Most of the participants stated that they would like to watch more videos teaching them how to do things. Students provided ideas of topics they would be interested in for future video-based instruction lessons, including everyday school skills and job skills. Most students expressed interest in learning more specific conversation skills, such as showing affection, talking on the phone, and staying on topic.
Discussion
This study investigated the use of an intervention package that included explicit instruction, video modeling, and video feedback to teach conversation skills to six adults with ASD and ID. The results demonstrate that the intervention package was effective, as all six participants acquired the conversation skill and five of them maintained their ability to initiate a conversation after the intervention was withdrawn.
Limitations
During some of the baseline sessions, participants spontaneously initiated conversations with research assistants, which were not included in the percentages since baseline procedures were defined to record only attempts at initiation with the participant’s designated communication partner. Thus many participants demonstrated the skill of initiating a conversation with a similar-age peer, although their score was 0 with the partner who had a communication disability.

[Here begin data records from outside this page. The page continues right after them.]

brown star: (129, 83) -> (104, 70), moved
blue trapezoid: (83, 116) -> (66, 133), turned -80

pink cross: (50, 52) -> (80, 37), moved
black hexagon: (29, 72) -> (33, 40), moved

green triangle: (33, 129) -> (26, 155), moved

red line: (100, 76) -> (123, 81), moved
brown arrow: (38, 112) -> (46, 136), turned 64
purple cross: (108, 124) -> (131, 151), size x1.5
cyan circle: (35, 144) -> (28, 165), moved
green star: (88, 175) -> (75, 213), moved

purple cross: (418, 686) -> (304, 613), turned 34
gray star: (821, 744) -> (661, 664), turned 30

This may have resulted in unrealistic baseline percentages.
Another limitation to the study was the shortage of maintenance data collected. Individual schedules and the end of school year prevented additional maintenance sessions. Although five of the six participants maintained conversation levels once the intervention was removed, retention over time could not be measured.
Although this study examines a high need area, the complextity of the intervention may make it challenging to replicate in the field. Research methods and overall research design, including the use of rotating dyads, contribute to the potential difficulty of replicating the current study. Future research may need to adjust methods and design to identify the effectiveness of the intervention package.
Implications for future research
Competent social skills can increase access to academic success, meaningful relationships, and fulfilling employment. A combined intervention package was successful in teaching six adults with ASD and ID to initiate a conversation with a peer who had comparable difficulties with social skills. From this study those who teach adults with disabilities can learn the effectiveness of teaching social skills using explicit instruction, video modeling, and video feedback. However, more research is necessary to identify a combined instructional approach as evidence based.
Future replications may be more socially valid if practitioners rely primarily on video instruction rather than including an explicit lesson. Further studies might benefit from identifying salient components of social skills instruction to adults with ID or ASD using VM and VFB. The authors also suggest monitoring the quality of conversations in future replications, as some participants may have only echoed initiation examples seen and heard in the videos.
Conclusion
This study explored the effects of an intervention package consisting of explicit instruction, VM, and VFB to teach conversation skills to adults with developmental disabilities to improve their conversation initiation ability. The researchers also verified the social validity of using these strategies as an intervention package to teach this skill. Results indicate a functional relationship between the intervention package and the participants’ social initiation skills, and five out of six participants maintained their ability to initiate a conversation after the intervention was withdrawn. Social validity responses indicated that participants enjoyed watching the videos of models and especially enjoyed watching the videos of themselves. Most participants also enjoyed the explicit instruction component of the intervention.
Conflict of interest
The authors declare that they have no conflict of interest.